The authors contributed equally to this work.
Paradoxical embolism as a cause of silent brain infarctions in healthy subjects: the ICONS study (Identification of the Cause of Silent Cerebral Infarction in Healthy Subjects)
Article first published online: 9 SEP 2012
© 2012 The Author(s) European Journal of Neurology © 2012 EFNS
European Journal of Neurology
Volume 20, Issue 2, pages 353–360, February 2013
How to Cite
Kim, S. J., Shin, H. Y., Ha, Y. S., Kim, J. W., Kang, K. W., Na, D. L. and Bang, O. Y. (2013), Paradoxical embolism as a cause of silent brain infarctions in healthy subjects: the ICONS study (Identification of the Cause of Silent Cerebral Infarction in Healthy Subjects). European Journal of Neurology, 20: 353–360. doi: 10.1111/j.1468-1331.2012.03864.x
- Issue published online: 12 JAN 2013
- Article first published online: 9 SEP 2012
- Manuscript Accepted: 6 AUG 2012
- Manuscript Received: 2 MAY 2012
- magnetic resonance imaging;
- paradoxical embolism;
- patent foramen ovale;
- silent brain infarction;
- transcranial Doppler
In healthy elderly people, silent brain infarctions (SBIs) have been recognized as common lesions. In this study, we evaluated the association between SBI located outside the perforating artery territory (PAT) and paradoxical embolism detected by agitated saline transcranial Doppler (TCD) monitoring in healthy subjects.
This was a prospective observational study undertaken by a university health promotion center for healthy subjects and by a university stroke center for acute stroke patients. We defined SBI as evidence on fluid-attenuation inversion recovery (FLAIR) magnetic resonance imaging (MRI) of one or more infarcts, without history of corresponding stroke or transient ischaemic attack. We also evaluated in all subjects the neuroimaging indicator of microangiopathy leukoaraiosis (LA). This study is registered with ClinicalTrials.gov, number NCT01429948.
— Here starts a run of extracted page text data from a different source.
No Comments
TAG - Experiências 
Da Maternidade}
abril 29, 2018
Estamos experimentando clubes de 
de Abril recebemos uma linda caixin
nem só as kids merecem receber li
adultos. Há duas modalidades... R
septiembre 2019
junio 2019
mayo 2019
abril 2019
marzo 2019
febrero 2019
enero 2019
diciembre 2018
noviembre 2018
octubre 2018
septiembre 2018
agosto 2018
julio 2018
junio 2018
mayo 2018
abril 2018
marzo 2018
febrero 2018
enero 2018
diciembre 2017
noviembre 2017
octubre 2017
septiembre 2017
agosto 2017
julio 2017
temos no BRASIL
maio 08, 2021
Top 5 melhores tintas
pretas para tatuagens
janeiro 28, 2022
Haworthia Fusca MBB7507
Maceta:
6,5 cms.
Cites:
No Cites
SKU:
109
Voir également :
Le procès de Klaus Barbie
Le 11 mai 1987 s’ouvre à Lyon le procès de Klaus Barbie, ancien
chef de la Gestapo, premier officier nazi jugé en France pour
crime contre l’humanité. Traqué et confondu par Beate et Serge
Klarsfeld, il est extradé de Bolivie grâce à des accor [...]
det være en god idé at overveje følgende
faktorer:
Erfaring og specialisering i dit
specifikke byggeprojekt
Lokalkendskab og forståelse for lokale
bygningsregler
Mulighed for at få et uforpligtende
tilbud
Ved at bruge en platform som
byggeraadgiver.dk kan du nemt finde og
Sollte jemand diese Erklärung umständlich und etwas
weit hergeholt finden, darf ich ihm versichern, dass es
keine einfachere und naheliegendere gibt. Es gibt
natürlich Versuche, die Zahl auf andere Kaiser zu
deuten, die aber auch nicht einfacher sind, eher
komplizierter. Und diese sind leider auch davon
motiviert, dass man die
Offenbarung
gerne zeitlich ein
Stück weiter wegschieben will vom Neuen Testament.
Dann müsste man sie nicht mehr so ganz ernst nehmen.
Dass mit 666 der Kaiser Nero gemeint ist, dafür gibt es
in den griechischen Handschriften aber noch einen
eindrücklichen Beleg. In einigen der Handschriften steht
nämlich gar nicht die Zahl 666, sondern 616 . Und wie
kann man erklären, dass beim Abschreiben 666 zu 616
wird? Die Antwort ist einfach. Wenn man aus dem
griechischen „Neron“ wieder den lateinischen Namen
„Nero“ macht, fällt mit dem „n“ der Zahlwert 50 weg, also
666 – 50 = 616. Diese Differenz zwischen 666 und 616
Amongst 1103 consecutive healthy adults who underwent MRI, 347 (31%) had one or more SBIs located outside the PAT, suggesting embolism. Amongst them, 253 subjects underwent agitated saline TCD monitoring and 128 (51%) had right-to-left shunts (RLS). The prevalence of RLS was similar to cryptogenic embolic stroke (62.0%, P = 0.056), but higher than in patients with other stroke subtypes (36.2%, P = 0.021). Amongst subjects with SBI, absence of LA was the only factor associated with RLS (OR 1.78; 95% CI 1.01–3.14; P = 0.046).
Our results suggest that paradoxical embolism may play an important role in the development of SBI outside the PAT in apparently healthy adults.